Anyone working full-time will understand the struggle of trying to maintain fitness without getting fired from your nine-to-five for slacking. The good news for those of us who spend most of our waking hours at the office is that recent research shows that “weekend warriors”—those who do the majority of their exercise at the weekend—still have improved health outcomes and reap the positive benefits associated with regular exercise. However, even if you’re running a marathon on Saturday and boot camping all day Sunday, not doing enough movement across the working week can have a negative impact on mood, as well as on posture and muscle tone. Read these tips on how to squeeze every minute and maximize fitness opportunities.
Desk Yoga
If you’re in an office full of people you don’t know very well, this one might be tricky to adopt, but for home workers or those in less busy workspaces, a bit of desk yoga can work wonders for posture in under five minutes.

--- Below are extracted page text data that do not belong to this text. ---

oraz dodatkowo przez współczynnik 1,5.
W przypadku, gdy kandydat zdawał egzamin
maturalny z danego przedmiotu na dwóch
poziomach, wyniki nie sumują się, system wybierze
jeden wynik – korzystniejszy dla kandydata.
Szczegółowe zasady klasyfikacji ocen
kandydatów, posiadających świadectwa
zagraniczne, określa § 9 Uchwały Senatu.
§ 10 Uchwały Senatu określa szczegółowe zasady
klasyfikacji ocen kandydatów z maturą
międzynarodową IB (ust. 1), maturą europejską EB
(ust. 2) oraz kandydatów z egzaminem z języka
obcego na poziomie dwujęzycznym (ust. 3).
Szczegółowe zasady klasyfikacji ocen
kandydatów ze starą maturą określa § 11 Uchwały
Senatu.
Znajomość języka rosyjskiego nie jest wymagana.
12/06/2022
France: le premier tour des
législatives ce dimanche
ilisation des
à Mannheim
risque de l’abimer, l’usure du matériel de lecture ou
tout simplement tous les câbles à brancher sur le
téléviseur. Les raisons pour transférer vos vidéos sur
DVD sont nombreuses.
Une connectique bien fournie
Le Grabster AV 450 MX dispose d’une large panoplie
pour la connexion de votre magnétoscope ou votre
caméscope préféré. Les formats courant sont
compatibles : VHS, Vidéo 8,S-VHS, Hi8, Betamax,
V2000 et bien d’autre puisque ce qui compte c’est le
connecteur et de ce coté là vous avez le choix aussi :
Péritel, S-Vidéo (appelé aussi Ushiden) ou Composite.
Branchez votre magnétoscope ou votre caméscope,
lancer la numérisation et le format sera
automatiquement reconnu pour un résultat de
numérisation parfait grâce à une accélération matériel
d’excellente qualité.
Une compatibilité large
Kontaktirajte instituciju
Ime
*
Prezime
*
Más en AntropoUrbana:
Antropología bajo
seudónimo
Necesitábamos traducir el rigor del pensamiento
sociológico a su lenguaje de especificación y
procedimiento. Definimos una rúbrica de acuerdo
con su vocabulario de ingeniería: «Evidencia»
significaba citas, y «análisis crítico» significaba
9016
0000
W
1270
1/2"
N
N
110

Try a seated mountain pose (sit with a strong, straight back and your arms raised above your head with your fingertips touching), a nice side stretch, or try the “arm challenge”—hold both arms out horizontally, then move them in small circles, rotating from the shoulder. See how long you can hold them for!
Active Lunch Break
All too often, people work through their own lunch break, eating at their desks. Not only is this bad for posture, it doesn’t help concentration or productivity. Take 15 minutes if that is all you can spare, and make sure you leave your desk. Walk around the office, go up and down the stairs to stretch your legs, or go for an amble around the block. Don’t forget to eat your lunch, mindfully if possible. Eating whilst working is bad for satiety and can lead to snacking later in the afternoon.
Circulation Booster
After two hours of sitting, the circulation to the feet and lower legs is drastically reduced. Keep your blood flowing, and your muscles healthy, with some simple feet and lower leg exercises. With your feet flat on the floor, lift your toes for a gentle calf and ankle stretch. To get your abs involved, lift the feet about one inch off the floor, then raise your legs so they are horizontal in front of you. Repeat as many times as you need to.
These are some simple ideas to get you started. If you have longer breaks within the working day there are more opportunities for more intensive movement. However, little and often will still have amazing benefits for mood, posture, and strength. Set a reminder on your phone, or write a little note on your desk at work, so that you don’t forget to keep moving.